Find the length of the curve r=cosΘ - sinΘ, 0≤Θ≤∏/4

Homework Equations

Arc length = ∫|v| dt

The Attempt at a Solution

I found r'(θ), then used the arc length formula.

Arc length = ∫ sqrt (sin^2 Θ + cos^2 Θ) = ∫ dΘ

and integrated it to find ∫dΘ = ∏/4

The correct answer is however ∏/(2sqrt(2)). Where did I go wrong?

 

[SteamKing]

Homework Statement

Find the length of the curve r=cosΘ - sinΘ, 0≤Θ≤∏/4

Homework Equations

Arc length = ∫|v| dt

The Attempt at a Solution

I found r'(θ), used the arc length formula, and integrated it to find ∫dΘ = ∏/4. The correct answer is however ∏/(2sqrt(2)).
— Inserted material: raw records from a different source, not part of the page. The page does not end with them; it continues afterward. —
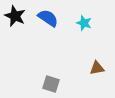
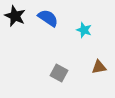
cyan star: moved 7 px down
brown triangle: moved 2 px right, 1 px up
gray square: moved 8 px right, 11 px up; rotated 12 degrees clockwise
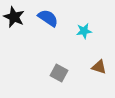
black star: moved 1 px left, 1 px down
cyan star: moved 1 px down; rotated 28 degrees counterclockwise
brown triangle: rotated 28 degrees clockwise
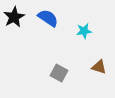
black star: rotated 20 degrees clockwise
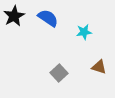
black star: moved 1 px up
cyan star: moved 1 px down
gray square: rotated 18 degrees clockwise
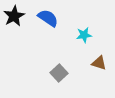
cyan star: moved 3 px down
brown triangle: moved 4 px up
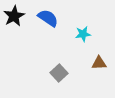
cyan star: moved 1 px left, 1 px up
brown triangle: rotated 21 degrees counterclockwise
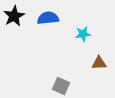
blue semicircle: rotated 40 degrees counterclockwise
gray square: moved 2 px right, 13 px down; rotated 24 degrees counterclockwise
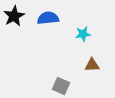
brown triangle: moved 7 px left, 2 px down
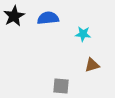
cyan star: rotated 14 degrees clockwise
brown triangle: rotated 14 degrees counterclockwise
gray square: rotated 18 degrees counterclockwise
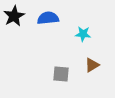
brown triangle: rotated 14 degrees counterclockwise
gray square: moved 12 px up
Where did I go wrong?

We can't guess unless you post your work.

 

[LCKurtz]

I will guess that he is confusing a parametric (vector) equation of a curve with a polar coordinate equation of a curve.

 

[mill]

I will guess that he is confusing a parametric (vector) equation of a curve with a polar coordinate equation of a curve.

Could you possibly expand on this? I am not sure what you mean.

 

[Curious3141]

Could you possibly expand on this? I am not sure what you mean.

There is quite a different formula for the length of a curve in polar coordinates. It is $\displaystyle s = \int_{\theta_1}^{\theta_2}\sqrt{r^2 + {(\frac{dr}{d\theta})}^2}d\theta.$ When you apply some trig identities, the problem becomes very simple.

 

[LCKurtz]

I will guess that he is confusing a parametric (vector) equation of a curve with a polar coordinate equation of a curve.

Could you possibly expand on this? I am not sure what you mean.

Your given equation is not a parametric equation like $\vec r(t)=\langle x(t),y(t)\rangle$ so your arc length formula doesn't apply. It is a polar coordinate equation like $r = f(\theta)$. Look up the formula for arc length for a polar coordinate equation.

 

[mill]

Thanks so much. I didn't realize there was another formula.